Revisitons le compte rendu du conseil des ministres du 26 juin 2020 ayant tablé sur ce qu’est devenu l’affaire Célestin Tunda Ya Kasende. Voici ce que le président de la République et tous les membres du gouvernement ont convenu : « Après avoir été informé, au cours du débat, que l’Assemblée Nationale était déjà en possession des observations du Gouvernement sur ces propositions de loi depuis le 18 juin 2020 à l’initiative personnelle du Vice-premier Ministre, Ministre de la Justice et Garde des Sceaux, le Conseil des Ministres a jugé inopportune de poursuivre l’examen de cette question laissant la procédure parlementaire en cours se poursuivre à l’Assemblée Nationale ».
 
Ainsi, le conseil des ministres a convenu de laisser la procédure parlementaire se poursuivre à l’Assemblée nationale.
 
Que s’est-il passé alors pour que la rue soit mobilisée contre une option levée au cours d’une réunion présidée personnellement par le chef de l’Etat ?
 
Si déjà le président et le gouvernement de la République remettent eux-mêmes en question les options qu’ils lèvent pour la bonne marche du pays, c’est qu’ils rendent contestables tous les actes annoncés dans les comptes rendus, faisant des dernières manifs juste un prétexte à autre chose.
 
Etudiants ou Motards.
 
Avec mes étudiants du G3 pour le cours des « Questions d’Actualité » à l’Université de Kinshasa, les échanges sur la manifestation publique comme moyen d’expression démocratique sont toujours houleux, surtout que l’UNIKIN a souvent été utilisée comme point de départ de ces manifs.
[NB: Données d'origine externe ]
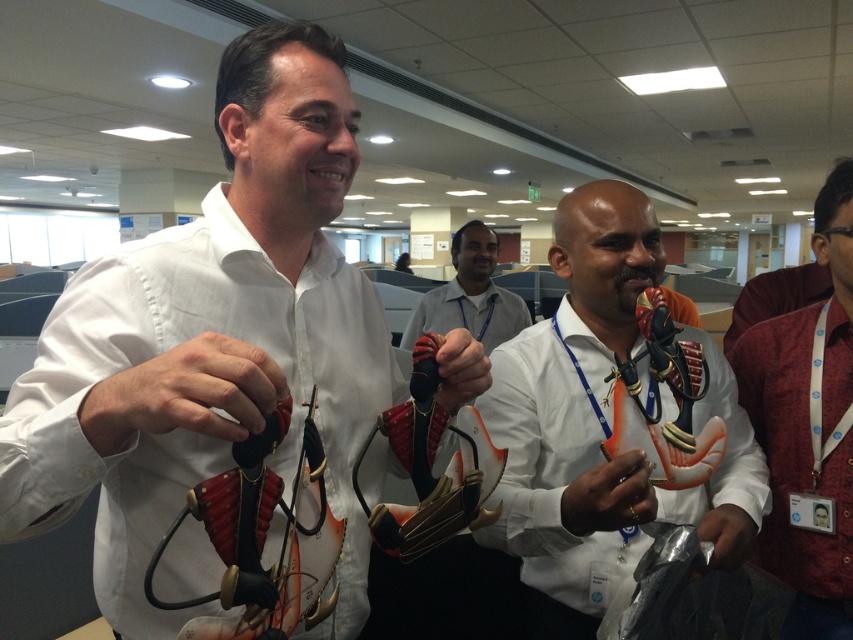 Question: Is white matte shirt at center thinner than matte black object at center?

Choices:
 (A) yes
 (B) no

Answer: (B)

Question: Which object appears closest to the camera in this image?

Choices:
 (A) white matte shirt at center
 (B) gold metallic ring at center
 (C) red textured shirt at right
 (D) matte black hand at center

Answer: (A)

Question: Observing the image, what is the correct spatial positioning of matte black object at center in reference to matte white shirt at center?

Choices:
 (A) above
 (B) below

Answer: (B)

Question: Which of the following is the farthest from the observer?

Choices:
 (A) (577, 509)
 (B) (727, 506)

Answer: (B)

Question: Based on their relative distances, which object is farther from the orange matte anatomical model at center?

Choices:
 (A) metallic gray glove at lower right
 (B) gold metallic ring at center
 (C) white matte shirt at center
 (D) matte white shirt at center

Answer: (D)

Question: Can you confirm if white matte shirt at center is thinner than matte black object at center?

Choices:
 (A) no
 (B) yes

Answer: (A) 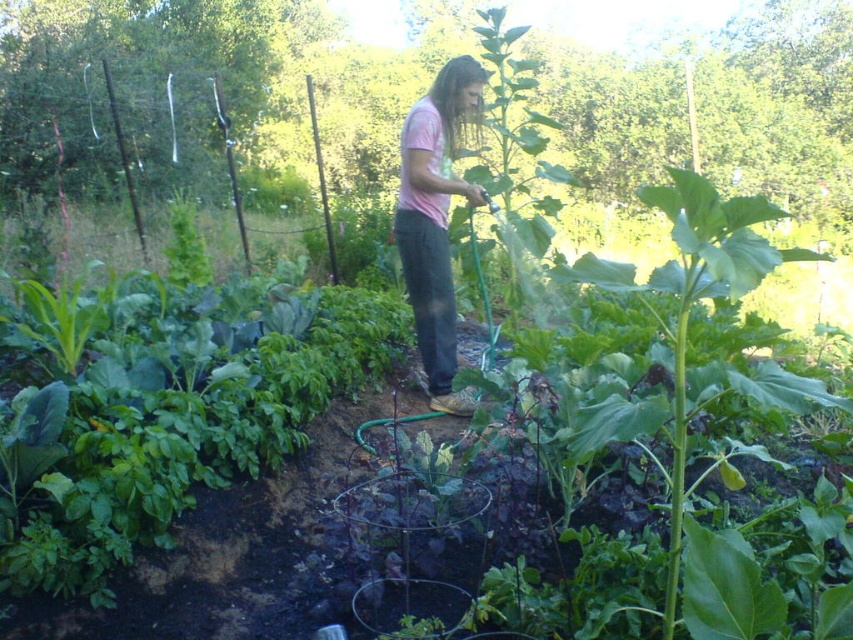 Does green leafy vegetables at center have a larger size compared to pink matte shirt at center?

Yes.

Who is more distant from viewer, [242,442] or [448,129]?

The point [448,129] is more distant.

Where is `green leafy vegetables at center`? The width and height of the screenshot is (853, 640). green leafy vegetables at center is located at coordinates (178, 426). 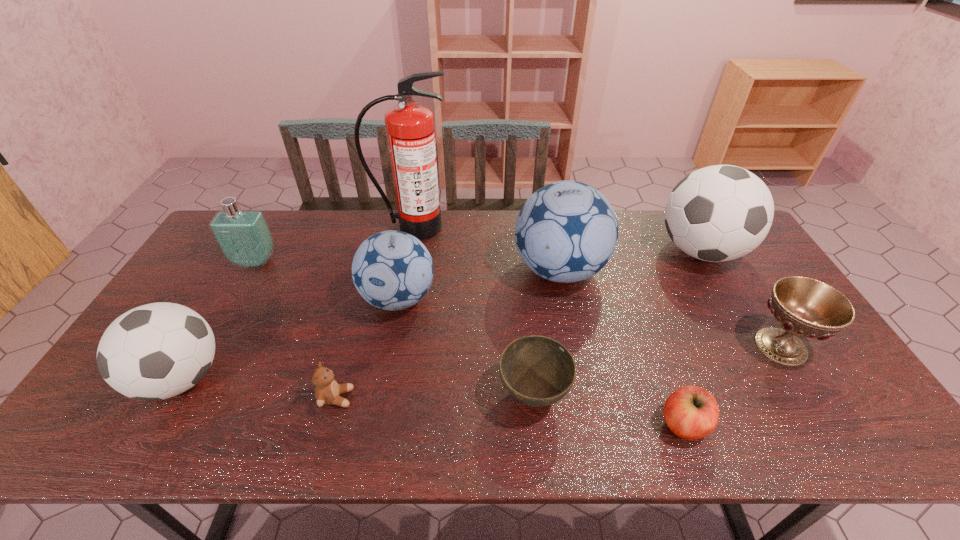 You are a GUI agent. You are given a task and a screenshot of the screen. Output one action in this format:
    pyautogui.click(x=<x>, y=<y>)
    Task: Click on the smaller black soccer ball
    Image resolution: width=960 pixels, height=540 pixels.
    Given the screenshot: What is the action you would take?
    156,351

In order to click on chalice in this screenshot , I will do `click(804, 307)`.

Locate an element on the screen. The height and width of the screenshot is (540, 960). the seventh tallest object is located at coordinates (804, 307).

Find the location of a particular element. The image size is (960, 540). bowl is located at coordinates (537, 371).

At what (x,y) coordinates should I click in order to perform the action: click on brown teddy bear. Please return your answer as a coordinate pair (x, y). Image resolution: width=960 pixels, height=540 pixels. Looking at the image, I should click on (327, 391).

The image size is (960, 540). What are the coordinates of `apple` in the screenshot? It's located at (691, 412).

This screenshot has height=540, width=960. I want to click on vacant position located 0.380m on the front-facing side of the fire extinguisher, so click(394, 323).

The width and height of the screenshot is (960, 540). I want to click on vacant space located on the front of the rightmost soccer ball, so click(x=776, y=382).

The width and height of the screenshot is (960, 540). In order to click on vacant space located 0.250m on the side with brand of the bigger blue soccer ball in this screenshot , I will do `click(433, 270)`.

The width and height of the screenshot is (960, 540). I want to click on vacant area located on the side with brand of the bigger blue soccer ball, so click(487, 270). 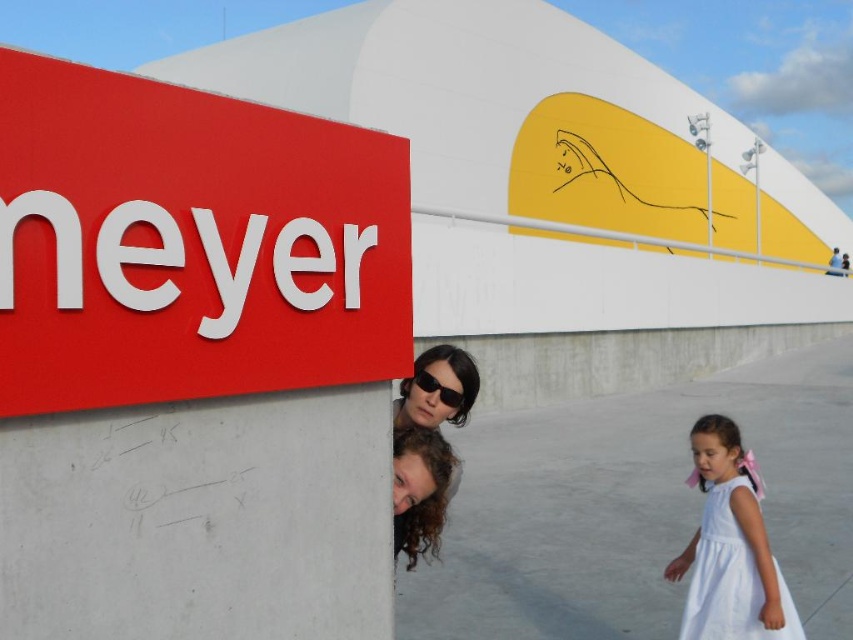 You are a photographer adjusting your camera settings to capture the matte white sign at upper left and the black plastic sunglasses at center in the same frame. Which object should you focus on first if you want to ensure both are in focus, considering their sizes in the frame?

The matte white sign at upper left is much taller than the black plastic sunglasses at center, so you should focus on the matte white sign at upper left first to ensure both are in focus since it is larger and requires more depth of field.

You are a photographer trying to capture a clear shot of the matte white sign at upper left and the black plastic sunglasses at center. Since you want both objects to appear equally prominent in the photo, which object should you zoom in on more?

The matte white sign at upper left is larger than the black plastic sunglasses at center, so you should zoom in more on the black plastic sunglasses at center to make both appear equally prominent in the photo. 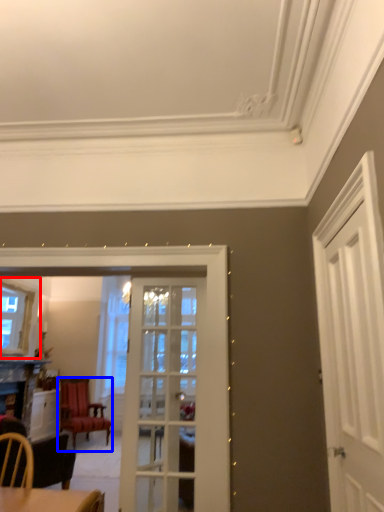 Question: Which object is closer to the camera taking this photo, window (highlighted by a red box) or chair (highlighted by a blue box)?

Choices:
 (A) window
 (B) chair

Answer: (A) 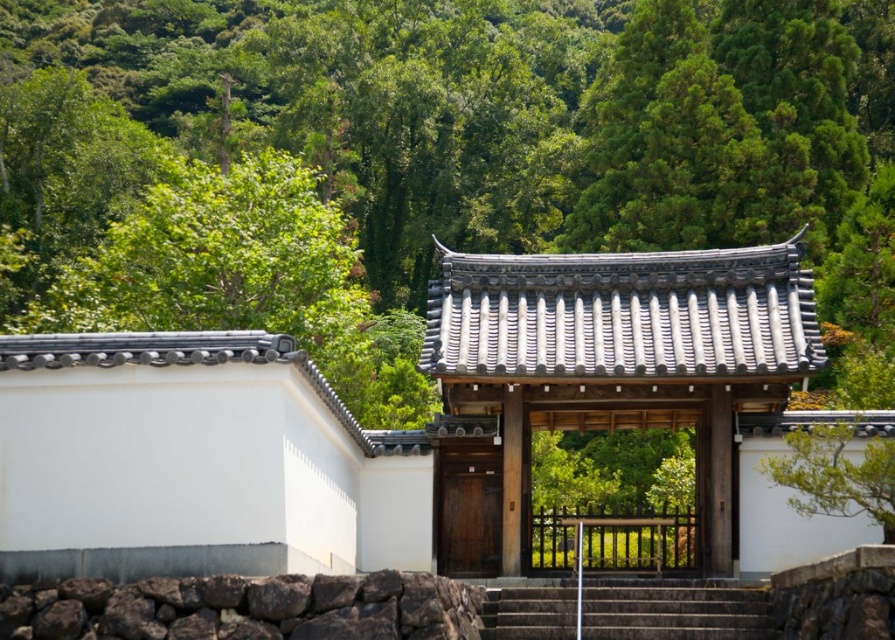 You are standing in front of the wooden door at center and want to reach the dark gray stone stairs at center. Which direction should you move to get there?

You should move downward to reach the dark gray stone stairs at center because they are located below the wooden door at center.

You are standing in front of the wooden gate with a dark brown finish and notice the dark brown rough stone at lower center. Based on its coordinates, where exactly is the dark brown rough stone positioned relative to the gate?

The dark brown rough stone at lower center is located at point coordinates of 0.952 on the x axis and 0.277 on the y axis, so it is positioned to the far right and slightly above the bottom center relative to the gate. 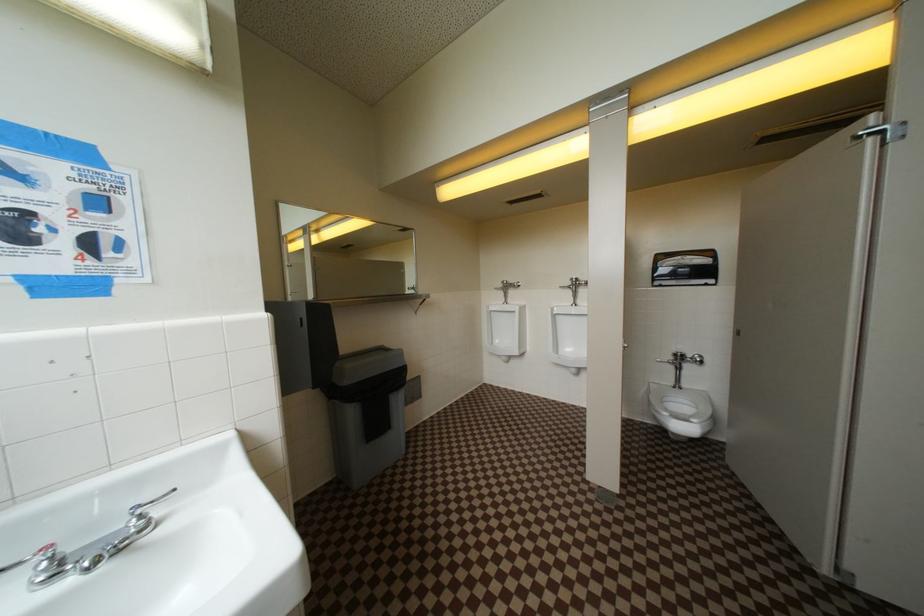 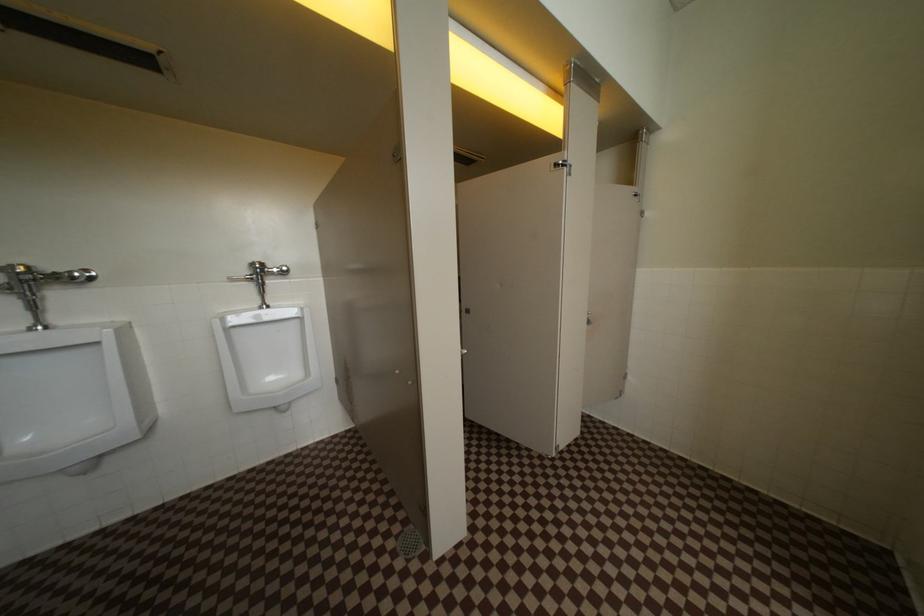 Question: The first image is from the beginning of the video and the second image is from the end. How did the camera likely rotate when shooting the video?

Choices:
 (A) Left
 (B) Right
 (C) Up
 (D) Down

Answer: (B) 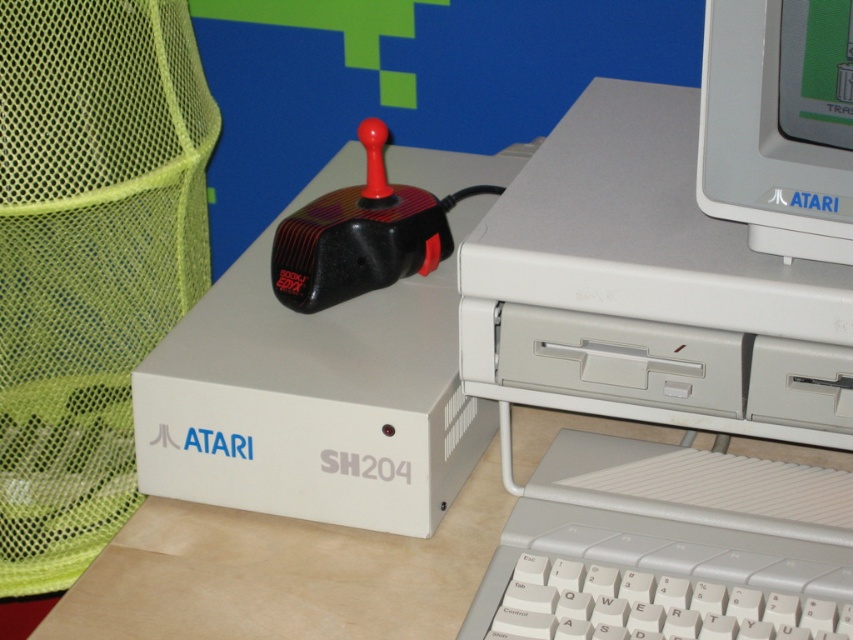 You are setting up a desk for a retro gaming setup. You have a white plastic computer at center and a matte plastic monitor at upper right. Which object should you place first to ensure proper height alignment?

The white plastic computer at center is taller than the matte plastic monitor at upper right, so you should place the matte plastic monitor at upper right first to ensure proper height alignment.

You are setting up a desk for a retro computing enthusiast. The desk has limited space. You have to place the white plastic computer at center and the matte plastic monitor at upper right. Which object requires more desk space?

The white plastic computer at center requires more desk space because it is bigger than the matte plastic monitor at upper right. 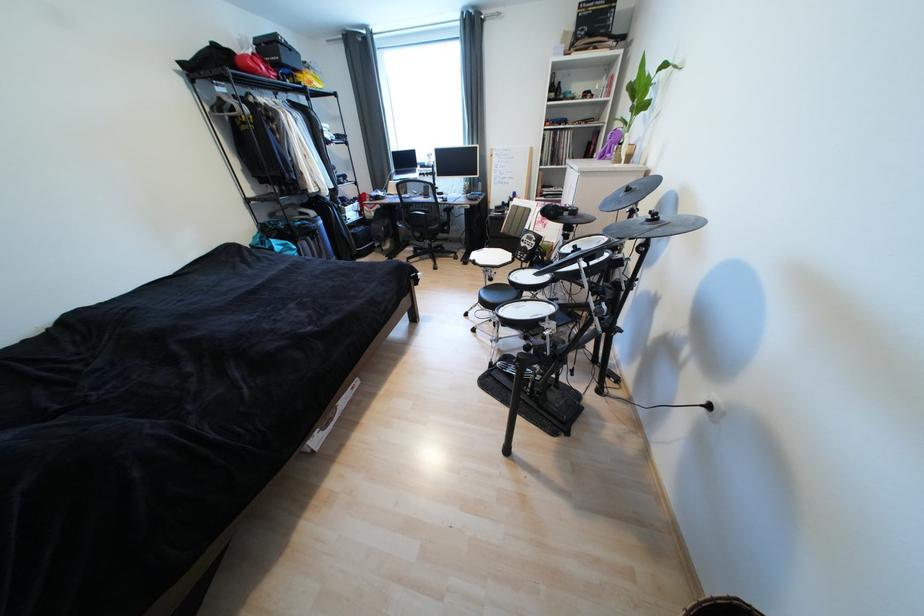 Find where to lift the black storage box. Please return your answer as a coordinate pair (x, y).

(285, 55) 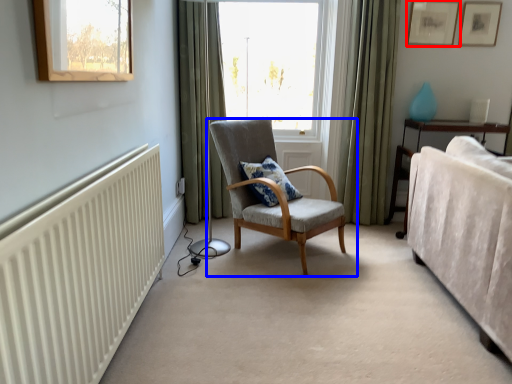 Question: Among these objects, which one is nearest to the camera, picture frame (highlighted by a red box) or chair (highlighted by a blue box)?

Choices:
 (A) picture frame
 (B) chair

Answer: (B)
Les étudiants qui, de bonne foi, descendent dans la rue pour exprimer une revendication estudiantine, reconnaissent qu’ils sont toujours rattrapés par des foules immenses qui ont pour but, le pillage du petit commerce du quartier, les véhicules et les maisons des plus nantis. Aujourd’hui, ce sont les motards qu’on utilise pour de sales besognes. Force est de constater que, étudiants ou motards, la grande masse kinoise a une mentalité de pillages et de destructions méchantes si bien que, demander aux gens de descendre dans la rue sans moyens de contrôler les foules, relève d’une irresponsabilité citoyenne qui devrait être punissable par la loi en tant qu’auteurs intellectuels de tous les dégâts causés.
 
Et cela fait 30 ans que ça dure. Quand allons nous mettre fin à ces manifs qui assassinent notre économie ? Allons nous continuer à rêvasser comme un pays au riche potentiel mais avec la population parmi les plus pauvres de la planète ?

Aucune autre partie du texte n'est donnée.